Cam opened the bottle of merlot, Annie’s favorite.

“When do Jake and Rob get here?”

“Jake, not until six, but Rob stopped by already and I sent him for food.”

“Oh, good work. I’m starving. Though when my dad comes, he’s bringing a pizza.”

“Pizza goes with everything,” Annie said.

“And I could use a little extra,” Cam said.

Annie stopped mid-frosting to stare at her. “Since when?”

“Since I learned I need to go swimming tomorrow. That takes a ton of energy.”

“Have to? Why don’t I ever
have to
do things like that? I love to swim.”

Cam had sort of forgotten that. Annie had swum circles around her in the pool as kids. It helped that Annie’s house had a pool, but Annie loved the water. Cam didn’t dislike it but was more cautious, not to mention modest and worried about sunburn.

“Vera Windermere-Sullivan swims at the country club pool nearly daily, according to Evangeline. Evangeline gave me some passes, so we can watch and then go in when she does.”

“You and me?”

“I was thinking me and Rob because of your job. Evangeline thought she’d do it early—like before noon, but thanks.”

Annie stuck her pouty lower lip out just as Rob returned with what looked like burgers, though Cam was sure Rob knew Annie would want a garden burger and she would want a chicken sandwich. They’d spent enough time together to know each other’s preferences.

“Why is Annie pouting?” he asked.

“She has to work while we go swimming,” Cam said.

“I can’t swim,” Rob said. “I have a new tattoo.”

“What?” Cam shouted, her eyes popping.

“Kidding. I just wanted to see that.”

Annie snorted loudly. “Nice one! Though you really could use a tattoo. I saw a great steampunk one where you’d look like your skin was peeling and you were a robot underneath . . .”

“Nice!” Rob said.

“Stop it! Both of you!” Cam was squeamish about needles and didn’t really like tattoos anyway, but the idea of somebody actively getting one really turned her stomach.

Annie and Rob guffawed.

“You two aren’t supposed to gang up on me,” Cam said.

“You think this is ganging up? Ganging up is when we both tackle-tickle you,” Annie said.

“Which we plan to do later,” Rob said.

“Okay, no more bonding time for the two of you!” Cam shouted, which made them laugh all the harder. Finally Cam couldn’t help but join them.

When they stopped, she explained the plan to get near Vera, and her idea that Rob could give Cam swimming pointers.

“Then maybe I could get frustrated and ask for her help instead,” Cam said.

“Or I could flirt with her.
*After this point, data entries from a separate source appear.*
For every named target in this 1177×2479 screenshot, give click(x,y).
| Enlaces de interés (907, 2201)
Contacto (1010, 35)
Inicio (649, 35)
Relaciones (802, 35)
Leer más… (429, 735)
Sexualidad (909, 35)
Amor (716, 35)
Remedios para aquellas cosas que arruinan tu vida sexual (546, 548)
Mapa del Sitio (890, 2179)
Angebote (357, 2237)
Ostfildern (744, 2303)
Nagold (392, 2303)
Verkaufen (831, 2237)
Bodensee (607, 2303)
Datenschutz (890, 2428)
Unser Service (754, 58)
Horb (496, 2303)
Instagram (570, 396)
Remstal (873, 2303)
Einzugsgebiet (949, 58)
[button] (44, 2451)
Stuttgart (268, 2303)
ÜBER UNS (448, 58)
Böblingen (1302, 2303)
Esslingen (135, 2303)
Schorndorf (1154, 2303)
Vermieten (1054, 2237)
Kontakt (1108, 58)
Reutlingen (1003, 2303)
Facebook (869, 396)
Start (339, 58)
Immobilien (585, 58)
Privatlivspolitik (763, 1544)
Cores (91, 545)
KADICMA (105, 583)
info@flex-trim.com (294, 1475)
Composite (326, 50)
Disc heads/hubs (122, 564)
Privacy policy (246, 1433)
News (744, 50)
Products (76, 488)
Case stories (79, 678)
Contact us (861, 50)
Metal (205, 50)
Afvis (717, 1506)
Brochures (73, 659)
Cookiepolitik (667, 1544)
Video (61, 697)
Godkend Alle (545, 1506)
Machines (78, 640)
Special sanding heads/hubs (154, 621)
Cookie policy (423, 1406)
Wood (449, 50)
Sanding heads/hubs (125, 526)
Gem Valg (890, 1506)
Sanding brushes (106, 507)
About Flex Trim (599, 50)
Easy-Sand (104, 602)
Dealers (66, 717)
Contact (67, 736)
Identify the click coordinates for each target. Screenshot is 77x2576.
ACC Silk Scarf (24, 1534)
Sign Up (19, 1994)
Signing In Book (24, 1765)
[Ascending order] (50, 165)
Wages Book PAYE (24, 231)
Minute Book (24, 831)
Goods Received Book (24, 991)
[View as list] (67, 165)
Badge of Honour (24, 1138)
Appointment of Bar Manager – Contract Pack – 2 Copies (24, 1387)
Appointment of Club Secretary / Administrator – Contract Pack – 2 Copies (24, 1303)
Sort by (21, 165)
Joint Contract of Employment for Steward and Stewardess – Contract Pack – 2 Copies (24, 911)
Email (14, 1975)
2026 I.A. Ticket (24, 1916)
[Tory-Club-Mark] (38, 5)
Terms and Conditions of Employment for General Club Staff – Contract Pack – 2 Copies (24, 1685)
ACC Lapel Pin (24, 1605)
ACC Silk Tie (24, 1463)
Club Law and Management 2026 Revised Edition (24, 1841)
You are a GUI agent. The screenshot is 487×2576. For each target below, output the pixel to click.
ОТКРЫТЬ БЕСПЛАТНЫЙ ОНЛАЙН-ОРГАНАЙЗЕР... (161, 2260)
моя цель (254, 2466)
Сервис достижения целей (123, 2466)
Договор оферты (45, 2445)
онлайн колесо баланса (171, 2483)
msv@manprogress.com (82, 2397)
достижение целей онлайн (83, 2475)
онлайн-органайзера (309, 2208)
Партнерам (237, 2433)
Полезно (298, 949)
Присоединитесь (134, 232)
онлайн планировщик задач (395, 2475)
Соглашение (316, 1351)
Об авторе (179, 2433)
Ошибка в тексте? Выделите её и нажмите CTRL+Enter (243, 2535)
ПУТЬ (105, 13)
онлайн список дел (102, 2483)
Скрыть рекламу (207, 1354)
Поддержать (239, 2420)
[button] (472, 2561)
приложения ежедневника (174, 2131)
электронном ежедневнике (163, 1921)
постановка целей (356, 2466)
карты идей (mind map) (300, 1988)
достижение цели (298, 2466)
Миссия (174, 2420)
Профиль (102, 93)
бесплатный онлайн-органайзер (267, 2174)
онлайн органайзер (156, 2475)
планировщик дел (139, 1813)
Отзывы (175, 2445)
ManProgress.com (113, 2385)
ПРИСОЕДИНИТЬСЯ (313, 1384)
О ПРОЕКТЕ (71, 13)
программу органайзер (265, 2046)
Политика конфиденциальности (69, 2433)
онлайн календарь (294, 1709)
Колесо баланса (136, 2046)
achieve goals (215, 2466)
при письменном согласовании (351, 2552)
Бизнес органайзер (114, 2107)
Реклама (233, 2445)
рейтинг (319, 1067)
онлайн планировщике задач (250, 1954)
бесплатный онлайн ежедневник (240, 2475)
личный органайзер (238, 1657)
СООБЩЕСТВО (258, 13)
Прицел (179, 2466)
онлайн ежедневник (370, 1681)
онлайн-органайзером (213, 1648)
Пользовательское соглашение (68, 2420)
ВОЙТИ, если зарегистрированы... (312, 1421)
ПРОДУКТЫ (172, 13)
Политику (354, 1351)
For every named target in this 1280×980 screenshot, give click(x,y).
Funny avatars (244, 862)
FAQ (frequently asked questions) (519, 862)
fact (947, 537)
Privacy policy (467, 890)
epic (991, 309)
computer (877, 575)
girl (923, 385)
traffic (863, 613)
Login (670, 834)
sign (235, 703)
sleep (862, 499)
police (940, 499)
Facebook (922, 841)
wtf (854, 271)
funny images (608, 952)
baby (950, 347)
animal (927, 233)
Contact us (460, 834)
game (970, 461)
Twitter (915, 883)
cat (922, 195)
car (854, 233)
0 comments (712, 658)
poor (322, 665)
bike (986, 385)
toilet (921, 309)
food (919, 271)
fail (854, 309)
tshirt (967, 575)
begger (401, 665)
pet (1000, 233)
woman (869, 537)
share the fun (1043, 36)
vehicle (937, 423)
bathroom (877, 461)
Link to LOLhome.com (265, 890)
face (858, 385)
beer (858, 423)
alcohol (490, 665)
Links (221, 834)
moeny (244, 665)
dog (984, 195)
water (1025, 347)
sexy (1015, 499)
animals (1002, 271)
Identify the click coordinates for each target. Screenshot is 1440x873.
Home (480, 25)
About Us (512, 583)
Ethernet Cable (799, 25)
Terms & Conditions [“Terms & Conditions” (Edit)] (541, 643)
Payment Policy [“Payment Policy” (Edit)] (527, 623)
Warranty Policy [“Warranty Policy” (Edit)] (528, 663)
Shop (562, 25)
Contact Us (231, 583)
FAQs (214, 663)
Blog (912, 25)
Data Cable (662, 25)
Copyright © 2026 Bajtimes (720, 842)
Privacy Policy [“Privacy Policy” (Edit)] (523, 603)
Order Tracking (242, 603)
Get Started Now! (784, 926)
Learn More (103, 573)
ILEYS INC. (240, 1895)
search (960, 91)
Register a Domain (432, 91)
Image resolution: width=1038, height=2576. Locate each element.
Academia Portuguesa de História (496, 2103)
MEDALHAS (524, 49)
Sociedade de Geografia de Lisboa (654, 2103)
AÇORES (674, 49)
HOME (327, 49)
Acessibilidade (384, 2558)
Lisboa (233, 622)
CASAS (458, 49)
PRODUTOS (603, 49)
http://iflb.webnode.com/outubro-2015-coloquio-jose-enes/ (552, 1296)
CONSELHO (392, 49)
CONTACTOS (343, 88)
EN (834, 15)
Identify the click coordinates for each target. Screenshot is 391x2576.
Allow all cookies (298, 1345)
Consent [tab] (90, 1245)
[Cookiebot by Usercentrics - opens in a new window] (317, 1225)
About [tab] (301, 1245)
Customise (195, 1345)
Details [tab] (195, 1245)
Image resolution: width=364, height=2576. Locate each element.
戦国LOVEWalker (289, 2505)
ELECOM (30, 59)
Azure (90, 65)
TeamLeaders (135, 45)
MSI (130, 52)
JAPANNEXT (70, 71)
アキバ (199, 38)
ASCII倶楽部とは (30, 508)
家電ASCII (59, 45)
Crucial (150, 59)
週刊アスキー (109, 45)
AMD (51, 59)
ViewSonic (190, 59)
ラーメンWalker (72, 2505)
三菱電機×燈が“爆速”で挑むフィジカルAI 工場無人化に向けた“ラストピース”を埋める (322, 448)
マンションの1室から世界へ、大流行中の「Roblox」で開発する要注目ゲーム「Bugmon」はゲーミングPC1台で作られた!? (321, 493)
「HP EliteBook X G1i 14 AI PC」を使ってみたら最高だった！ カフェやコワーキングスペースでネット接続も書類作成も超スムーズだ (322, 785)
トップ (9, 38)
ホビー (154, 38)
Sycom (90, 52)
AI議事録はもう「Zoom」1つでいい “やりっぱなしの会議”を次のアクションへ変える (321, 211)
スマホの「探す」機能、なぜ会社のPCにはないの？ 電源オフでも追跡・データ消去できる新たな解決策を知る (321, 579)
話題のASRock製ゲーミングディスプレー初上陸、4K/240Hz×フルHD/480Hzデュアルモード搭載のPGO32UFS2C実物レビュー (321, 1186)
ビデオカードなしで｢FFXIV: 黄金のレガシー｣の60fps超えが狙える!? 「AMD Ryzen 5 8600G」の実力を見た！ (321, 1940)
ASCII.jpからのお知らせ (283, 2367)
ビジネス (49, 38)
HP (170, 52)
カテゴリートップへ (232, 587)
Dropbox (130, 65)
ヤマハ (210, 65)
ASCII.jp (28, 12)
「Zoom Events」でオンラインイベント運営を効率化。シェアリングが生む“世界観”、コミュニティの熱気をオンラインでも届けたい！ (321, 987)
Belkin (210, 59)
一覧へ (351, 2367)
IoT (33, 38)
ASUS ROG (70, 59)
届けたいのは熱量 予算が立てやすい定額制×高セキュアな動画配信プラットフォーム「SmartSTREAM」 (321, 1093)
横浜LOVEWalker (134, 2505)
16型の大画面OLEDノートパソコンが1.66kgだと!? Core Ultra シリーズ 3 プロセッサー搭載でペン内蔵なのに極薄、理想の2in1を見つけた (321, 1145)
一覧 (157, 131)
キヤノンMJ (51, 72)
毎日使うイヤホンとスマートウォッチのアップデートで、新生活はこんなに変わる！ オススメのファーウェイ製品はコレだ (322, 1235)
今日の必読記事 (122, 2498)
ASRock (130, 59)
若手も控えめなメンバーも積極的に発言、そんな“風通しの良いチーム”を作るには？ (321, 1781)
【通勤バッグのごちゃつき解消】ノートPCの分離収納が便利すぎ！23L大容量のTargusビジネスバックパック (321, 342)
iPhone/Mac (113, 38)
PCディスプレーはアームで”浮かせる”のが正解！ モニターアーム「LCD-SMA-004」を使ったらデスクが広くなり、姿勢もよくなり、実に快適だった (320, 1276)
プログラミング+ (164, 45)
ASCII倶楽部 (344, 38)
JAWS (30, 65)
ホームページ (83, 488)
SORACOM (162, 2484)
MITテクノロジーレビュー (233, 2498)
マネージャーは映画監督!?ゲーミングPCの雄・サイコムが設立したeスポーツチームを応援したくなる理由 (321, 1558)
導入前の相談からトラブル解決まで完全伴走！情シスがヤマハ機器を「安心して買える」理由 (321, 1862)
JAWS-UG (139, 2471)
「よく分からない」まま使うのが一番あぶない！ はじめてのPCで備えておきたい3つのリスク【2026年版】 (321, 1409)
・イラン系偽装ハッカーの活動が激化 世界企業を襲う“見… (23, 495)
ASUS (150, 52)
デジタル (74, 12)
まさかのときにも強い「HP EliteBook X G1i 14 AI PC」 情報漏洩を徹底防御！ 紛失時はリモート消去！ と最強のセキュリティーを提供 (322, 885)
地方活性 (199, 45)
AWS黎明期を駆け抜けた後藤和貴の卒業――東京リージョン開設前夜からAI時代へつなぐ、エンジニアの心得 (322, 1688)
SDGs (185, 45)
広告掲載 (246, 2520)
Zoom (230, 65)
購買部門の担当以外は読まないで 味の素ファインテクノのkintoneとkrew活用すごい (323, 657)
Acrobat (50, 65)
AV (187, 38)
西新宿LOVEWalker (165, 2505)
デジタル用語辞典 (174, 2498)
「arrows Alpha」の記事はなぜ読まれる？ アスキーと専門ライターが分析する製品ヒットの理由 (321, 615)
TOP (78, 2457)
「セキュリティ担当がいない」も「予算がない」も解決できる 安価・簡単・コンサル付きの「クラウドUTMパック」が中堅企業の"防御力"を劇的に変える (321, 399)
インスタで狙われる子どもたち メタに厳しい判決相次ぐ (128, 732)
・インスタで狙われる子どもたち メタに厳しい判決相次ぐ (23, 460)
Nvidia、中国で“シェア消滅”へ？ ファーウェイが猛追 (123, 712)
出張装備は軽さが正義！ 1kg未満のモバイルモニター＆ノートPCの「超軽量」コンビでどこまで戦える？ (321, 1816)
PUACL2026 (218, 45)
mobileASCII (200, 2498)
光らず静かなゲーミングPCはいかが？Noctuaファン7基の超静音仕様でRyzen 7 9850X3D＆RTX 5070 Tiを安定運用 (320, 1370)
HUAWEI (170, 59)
I’m a whole lot better looking than Chad Phillips.”

“Smarter, too,” Annie said.

“I think power is her drug,” Cam said.

“So I make up a pedigree.”

“You really are set on pretending to be one of these silver-spooned playboys, aren’t you?” Cam said.

“I might be. I’d love to test whether I can do undercover or not.”

The idea finally hit Cam for what it was. It wasn’t acting or playing around. He wanted to test himself as a reporter. “That’s sort of hot.”

“You didn’t think it was hot before,” he said.

“I didn’t understand why you wanted to. It just seemed dangerous. Now it’s more like . . . Woodward and Bernstein.”

“Only taller,” he said.

“That’s an illusion created by Dustin Hoffman,” Annie said.

Cam laughed. She didn’t know if the reporters were tall or short, but the assessment amused her.

“Okay. We fight. You flirt. I storm off. You see what you can find out. But no following through,” Cam said.

“Got it.”

“And if she’s with anyone, we’re back to my plan. She won’t want to seem like she’s flirting when her husband and father both recently passed.”

“I forgot about that. Do you think she’ll even talk to me?” Rob asked.

“My money is on yes,” Annie said. “But go with a Speedo just in case.”

Cam glared at Annie.

• • •

• • •

J
ake arrived a little while later. His burger had cooled, but he was happy to disarm and eat and drink. He sat contentedly at the table and looked at the other three.